Don't get me wrong; I'd like to sleep until noon every day, if I could. Instead, I wake up between 5:30 and 6 a.m. and spend 15-20 minutes getting myself ready for the day. Then, I get to wake up our household, one beautiful face at a time. Jay, then Katie, then Maggie & Lainie, and Natalie is usually last. And with each child, I say a little prayer of thanks to God that we get another day with these exquisite creatures.

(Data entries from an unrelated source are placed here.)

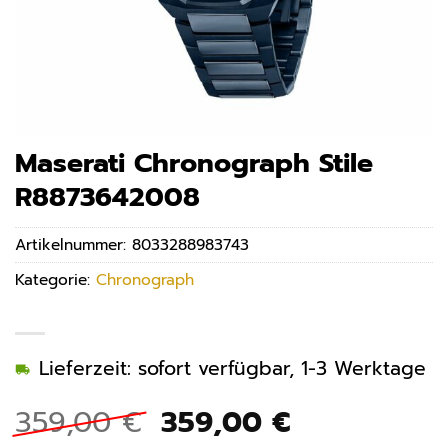
Maserati Chronograph Stile
R8873642008
Artikelnummer:
8033288983743
Kategorie:
Chronograph
Lieferzeit: sofort verfügbar, 1-3 Werktage
Ursprünglicher
Aktueller
359,00
€
359,00
€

I will never forget that drive to Kansas City, while Lainie was being flown there. We had no idea if she'd survive the flight or, if she did survive, what we'd find when we got there. I spent a good part of the drive praying, begging, pleading God to save my baby, to please not take her away from us. I promised that we'd take her however we could get her, knowing, expecting that she would have severe brain damage. (After all, her oxygen stats were in the 70s for a long long time.) I think, every 3rd or 4th beg, I would add "thy will be done but please oh please let thy will be to keep her on earth."
I remember arriving at Children's Mercy, meeting my uncle in the PICU, waiting to get back to see her, shaking with fear and exhaustion, gowning up as we entered the strange room, and THANK GOD, seeing Lainie start fighting the machines as soon as we started to talk. It gave us hope that she was still okay in there, that she recognized our voices, even in her coma.
And we've been thanking God ever since. For every word spoken, sign learned, progress made, step taken...and for every morning we've been gifted.
I still get scared, worried about what health curveball Natalie's going to throw us, worried about how Lainie will manage this flu season. I've talked with another mom, whose daughter is equally fragile. And I've adopted her words:
We can't know what the future will hold; we can only enjoy each and every day we've been given.